Part of the debate – in the Senedd at 4:22 pm on 15 October 2019.
Could I thank David Melding for that? I recognise, absolutely, the length of his engagement in these matters, together with the former First Minister. Some of us here remember waiting on a monthly basis for the latest chapter in a Charles Dickens-like effort to build up the case for federalism. We don't use the word 'federalism' in this paper, and that was deliberate, although of course a federal approach would be part of a constitutional convention, as it was 100 years ago. And some of the points that David Melding has made about the need for a precise understanding of sovereignty, including where it's located, how it's understood and how it's exercised, would have to be part of that debate.
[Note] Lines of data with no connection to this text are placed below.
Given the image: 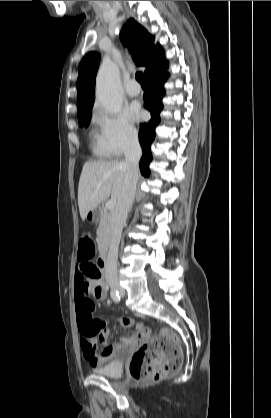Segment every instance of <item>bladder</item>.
I'll return each mask as SVG.
<instances>
[{
  "label": "bladder",
  "instance_id": "31cf9c89",
  "mask_svg": "<svg viewBox=\"0 0 271 418\" xmlns=\"http://www.w3.org/2000/svg\"><path fill=\"white\" fill-rule=\"evenodd\" d=\"M95 374L107 377V378H119L123 373V362L121 360H112L100 367H96Z\"/></svg>",
  "mask_w": 271,
  "mask_h": 418
}]
</instances>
Of course, it was interesting to hear David Melding's first opening remark, because we know that there are a huge plurality of identities here in Wales. Anybody who follows the work of Professor Richard Wyn Jones will know that people who live in Wales describe their identity in a huge variety of ways, but that's partly why I think rooting your defence of the United Kingdom in an identity description is—the shifting sands are underneath you and it's not where I start from in my attachment to the United Kingdom.
The House of Lords, absolutely, is ripe for reform. We put it here as one of the building blocks because a different United Kingdom, one that has the components of success, has to include reform of the House of Lords. And while the Senate in the United States is not an exact parallel for us, we argue for a non-population-based make-up of the House of Lords so that it is better able to represent the constituent parts of the United Kingdom.